Comment 13: The TAC should be used to manage the commercial fleet, and the non-commercial fishery should be managed only through bag limits.

Response: NMFS has determined that a TAC for both the commercial and non-commercial fleet is the most effective way to ensure that bottomfish stocks do not continue to experience overfishing. Non-commercial bag limits will also help to relieve fishing pressure on the stocks. The effect of these measures will be monitored and adjustments made in the future, if necessary.

Comment 14: Non-commercial and commercial vessels should use different colors for vessel marking to make enforcement easier.

Response: The final rule establishes requirements for non-commercial bottomfish fishing, while current State regulations continue to apply to commercial fishing. Because the State already has requirements for the identification of bottomfish vessels, this final rule will exempt non-commercial vessels that are compliant with State's vessel marking requirements from the Federal requirements. Special color-coding of vessel markings to facilitate the identification of bottomfish vessels is a good idea, and NMFS will raise the idea with enforcement officials for consideration in future rulemakings.

Comment 15: The reporting requirement should be voluntary due to the financial burden that mandatory reporting would impose.

Response: Permits and reporting are essential to ensure that accurate and complete information about non-commercial bottomfish fishing is collected for the purposes of setting an appropriate TAC on an annual basis. NMFS estimates that the time burden for completing non-commercial permit applications to be 30 minutes per year, and 20 minutes for reporting catch and effort information in the logbooks after each fishing trip. The logbooks are free to fishermen, and the reporting cost is limited to mailing the reports to NMFS. The permit will cost less than $80 (probably in the range $25-40), and NMFS determined the costs associated with permitting and reporting are nominal.

Comment 16: The closed season should be five months rather than four months.

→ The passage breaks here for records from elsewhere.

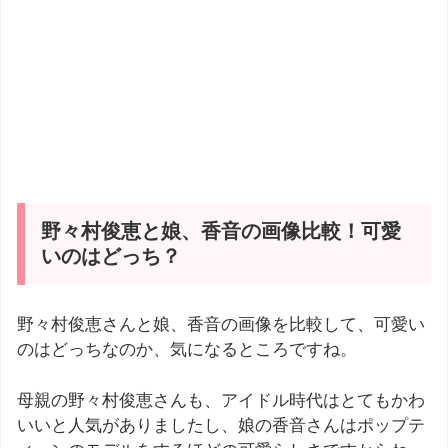
野々村俊恵と娘、香音の画像比較！可愛
いのはどっち？
野々村俊恵さんと娘、香音の画像を比較して、可愛い
のはどっちなのか、気になるところですね。
母親の野々村俊恵さんも、アイドル時代はとてもかわ
いいと人気がありましたし、娘の香音さんはポップテ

Response: The Council and NMFS chose a four-month closed season because the best available scientific information indicates that it will provide a balance between reducing fishing effort to levels sufficient to end the overfishing, and providing continued opportunities for bottomfish fishing.

Comment 17: A fleet-wide TAC and seasonal closure are the only management measures that should implemented.

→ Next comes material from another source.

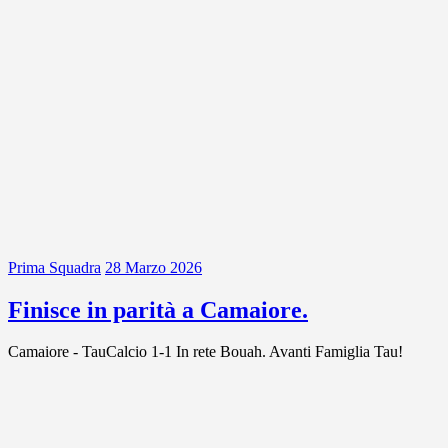
Prima Squadra
28 Marzo 2026
Finisce in parità a Camaiore.
Camaiore - TauCalcio 1-1 In rete Bouah. Avanti Famiglia Tau!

Response: The closed season will address overfishing only in 2008. In the long term, a TAC will be the primary measure to end and prevent overfishing of bottomfish. To implement an effective TAC program, information on the numbers of bottomfish fishermen and their effort and catch is needed. Thus, non-commercial permits and data reporting are essential for the overall management program. Currently, information is collected only for one sector, commercial bottomfish fishing. Therefore, collecting information about non-commercial fishing is necessary, and best accomplished through non-commercial permits and data reporting. The non-commercial information will give us a better understanding of the interplay between the bottomfish fishery and other fishing activities. This information will be combined with the commercial data to set an annual TAC to end and prevent overfishing of Hawaiian bottomfish.

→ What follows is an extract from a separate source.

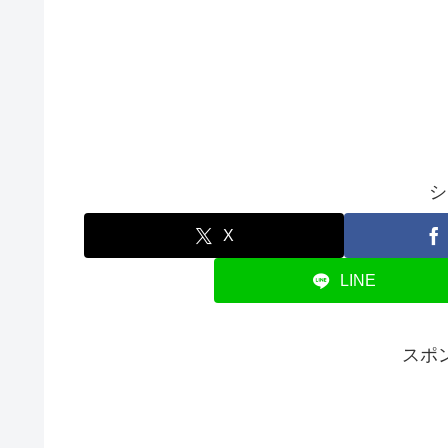
シ
X
LINE
スポ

Comment 18: A TAC will create a “race to the fish,” will cause high-grading, and may put smaller vessels at risk as they attempt to catch their share of the TAC fish, possibly in unsafe sea conditions, before the fishery closes.

Response: There may be a “race to the fish” early in the open season as fishermen try to ensure that they catch their share of the TAC. However, this final rule adjusts the fishing year to start late in the calendar year so the fishery would likely remain open during the winter holiday season, a time of increased demand for bottomfish. This may reduce some of the incentive to fish during especially unsafe sea conditions. High-grading should not be an issue, as all Deep 7 bottomfish caught, whether kept or discarded, will be counted toward the TAC.

Comment 19: The vessel marking requirements for non-commercial fishermen are impractical and onerous. Vessels are already required to be registered and marked according to the State of Hawaii regulations.

Response: NMFS agrees, and in the final rule has amended the regulations to exempt from the Federal requirements those vessels that are in compliance with State bottomfish vessel marking requirements.

Comment 20: NMFS is asking for comment, but the decisions have already been made regarding the proposed rule.

Response: NMFS reads and considers every comment received, and uses these comments to consider whether to implement or change the proposed regulations, consistent with Amendment 14. Comments received on its proposed rule led NMFS to reconsider several aspect of the rule, and resulted in changes from the proposed rule for several regulations, such as vessel marking requirements.

Comment 21: Fishing is not the only cause of the reduced fish population. Pollution, development, and global warming should be considered as they are larger threats against the ecosystem.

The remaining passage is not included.